[Exercise material — start]

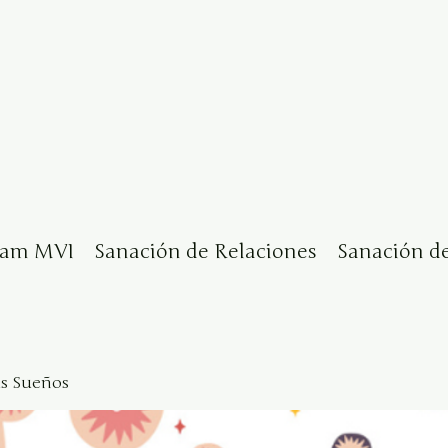
eam MVI
Sanación de Relaciones
Sanación d
us Sueños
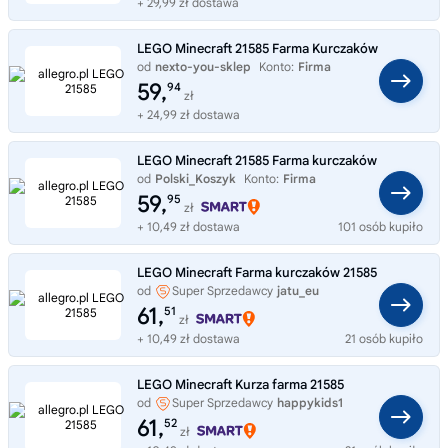
+ 29,99 zł dostawa
LEGO Minecraft 21585 Farma Kurczaków
od
nexto-you-sklep
Konto:
Firma
59,
94
zł
+ 24,99 zł dostawa
LEGO Minecraft 21585 Farma kurczaków
od
Polski_Koszyk
Konto:
Firma
59,
95
zł
+ 10,49 zł dostawa
101 osób kupiło
LEGO Minecraft Farma kurczaków 21585
od
Super Sprzedawcy
jatu_eu
61,
51
zł
+ 10,49 zł dostawa
21 osób kupiło
LEGO Minecraft Kurza farma 21585
od
Super Sprzedawcy
happykids1
61,
52
zł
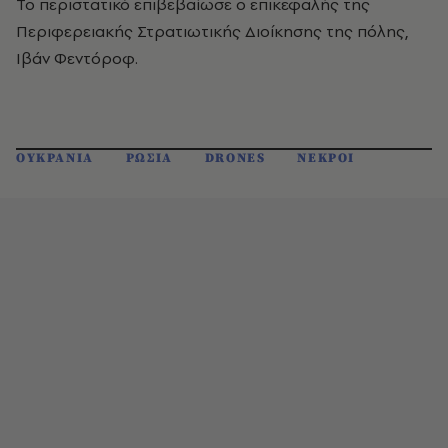
Το περιστατικό επιβεβαίωσε ο επικεφαλής της
Περιφερειακής Στρατιωτικής Διοίκησης της πόλης,
Ιβάν Φεντόροφ.
ΟΥΚΡΑΝΙΑ
ΡΩΣΙΑ
DRONES
ΝΕΚΡΟΙ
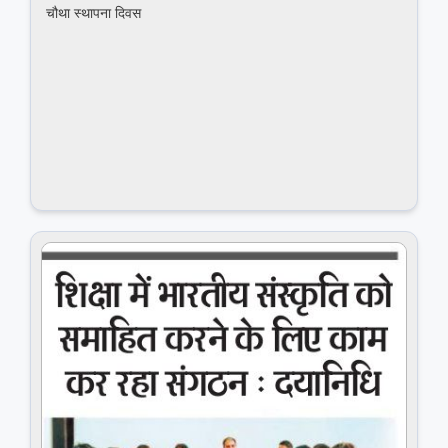
चौथा स्थापना दिवस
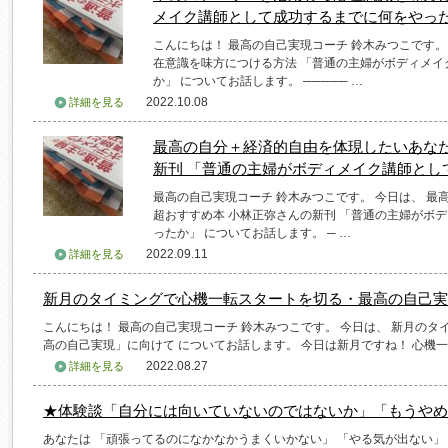
メイク講師として成功するまでに何をやっ
こんにちは！ 最高の自己実現コーチ 鈴木みつこです。
在意識を味方につける方法 「普通の主婦がボディメイ
か」 についてお話します。 ───── …
2022.10.08
詳細を見る
最高の自分＋経済的自由を体現したいあなた
新刊 「普通の主婦がボディメイク講師とし
最高の自己実現コーチ 鈴木みつこです。 今日は、 
超おすすめ本 小林正弥さんの新刊 「普通の主婦がボ
ったか」 についてお話します。 ─ …
2022.09.11
詳細を見る
新月のタイミングで心機一転スタートを切る・最高の自己実
こんにちは！ 最高の自己実現コーチ 鈴木みつこです。 今日は、 新月のタ
高の自己実現」に向けて についてお話します。 今日は新月ですね！ 心機一
2022.08.27
詳細を見る
★体験談「自分には向いていないのではないか」「もうやめ
あなたは 「頑張ってるのになかなかうまくいかない」 「やる気が出ない」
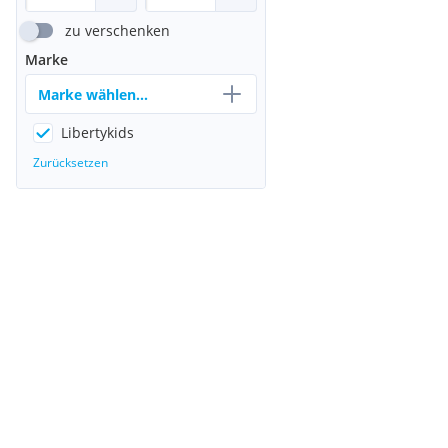
zu verschenken
Marke
Marke wählen...
Libertykids
Zurücksetzen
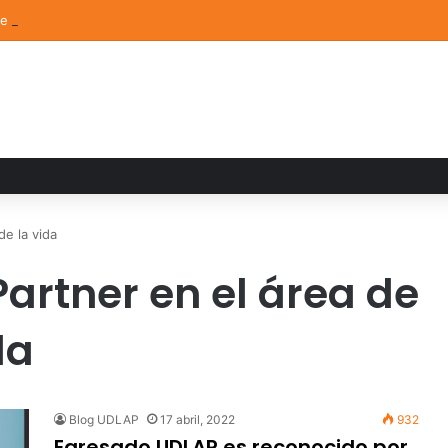
de Arte UDLAP fortalece su acervo con nuevas obras de artistas emerg
de la vida
artner en el área de
da
Blog UDLAP
17 abril, 2022
932
Egresado UDLAP es reconocido por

[Exercise material — finish]

### [What you will do]
All lines above holding the word "最高の自己実現コーチ" make up the answer; copy each one.

### [The answer]
こんにちは！ 最高の自己実現コーチ 鈴木みつこです。
最高の自己実現コーチ 鈴木みつこです。 今日は、 
こんにちは！ 最高の自己実現コーチ 鈴木みつこです。 今日は、 新月のタ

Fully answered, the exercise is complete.